Asked more specifically about divisions in Israeli society, 92 percent of respondents blamed politicians, 83 percent blamed digital and social media, and 80 percent blamed traditional media.
Meanwhile, the IDF continues to be perceived as the most unifying factor in Israeli society, with 64 percent of respondents saying that the armed forces contribute the most to unity among citizens.
On the topic of the integration of Arabs into Israeli society, 34 percent of respondents said that they do not view Arabs as an integral part of Israeli society. 41 percent of those polled said they see as legitimate the refusal of politicians to sit in the same coalition with Arab MKs; 32 percent thought it was illegitimate to hold such a position. 59 percent of respondents said that it is not legitimate for Israeli-Arabs to identify with the Palestinian "people," and a similar percentage thought that a law should be passed to ban the flying of the Palestinian flag within Israel.
When asked similar questions about the haredi community, a similar percentage of respondents answered that they do not see haredim as an integral part of Israeli society (33 percent). This was, however, an improvement from a year previously, when 44 percent of respondents expressed that view. Just 19 percent of respondents said that they thought it was legitimate to rule out haredi Knesset members as coalition partners; 58 percent of those polled said such a stance was illegitimate.
On the more general topic of state and religion, 38 percent of those polled said that they were in favor of official recognition of "non-Orthodox conversion" to Judaism; 65 percent of respondents said they were in favor of civil marriage in Israel; and 49 percent said they would like to see an egalitarian solution for gender-separate prayer at the Western Wall. Strikingly, 30 percent of respondents who defined themselves as haredi said they favored such a situation, although it was not altogether clear what respondents believed would be entailed.

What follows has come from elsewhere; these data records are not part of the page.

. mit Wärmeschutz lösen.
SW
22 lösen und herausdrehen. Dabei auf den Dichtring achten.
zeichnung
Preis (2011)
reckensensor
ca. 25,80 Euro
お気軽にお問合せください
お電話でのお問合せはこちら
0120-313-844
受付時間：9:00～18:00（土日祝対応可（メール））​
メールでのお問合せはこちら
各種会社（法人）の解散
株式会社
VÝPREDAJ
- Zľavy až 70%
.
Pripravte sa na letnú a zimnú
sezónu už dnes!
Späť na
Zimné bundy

Finally, those polled were asked if they thought Diaspora Jewry should be involved in internal decisions taken within Israel. 60 percent of respondents said they thought Jews living abroad should be either excluded from decision-making or only involved to a limited degree.

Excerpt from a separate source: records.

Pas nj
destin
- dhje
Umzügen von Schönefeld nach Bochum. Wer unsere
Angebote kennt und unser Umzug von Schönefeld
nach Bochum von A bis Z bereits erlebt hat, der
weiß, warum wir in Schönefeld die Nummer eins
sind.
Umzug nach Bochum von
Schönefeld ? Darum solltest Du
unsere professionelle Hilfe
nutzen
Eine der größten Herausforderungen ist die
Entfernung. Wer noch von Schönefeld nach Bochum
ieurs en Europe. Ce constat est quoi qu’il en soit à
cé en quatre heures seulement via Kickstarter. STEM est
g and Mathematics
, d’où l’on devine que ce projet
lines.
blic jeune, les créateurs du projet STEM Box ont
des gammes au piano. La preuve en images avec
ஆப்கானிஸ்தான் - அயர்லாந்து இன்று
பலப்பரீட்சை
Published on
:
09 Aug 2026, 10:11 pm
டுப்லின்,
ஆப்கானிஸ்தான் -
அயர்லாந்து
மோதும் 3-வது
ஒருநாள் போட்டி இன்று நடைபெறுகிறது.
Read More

"Israelis feel more divided than ever, and see democracy as in peril," said Carol Nuriel, CEO of the ADL in Israel. "Israelis are concerned about their perception that their leadership is actually driving these divisions. Their faith in the judicial system is also abysmal. This survey reveals deep divisions in Israeli society that are only worsening, and it is for the country's institutions to take these findings to heart."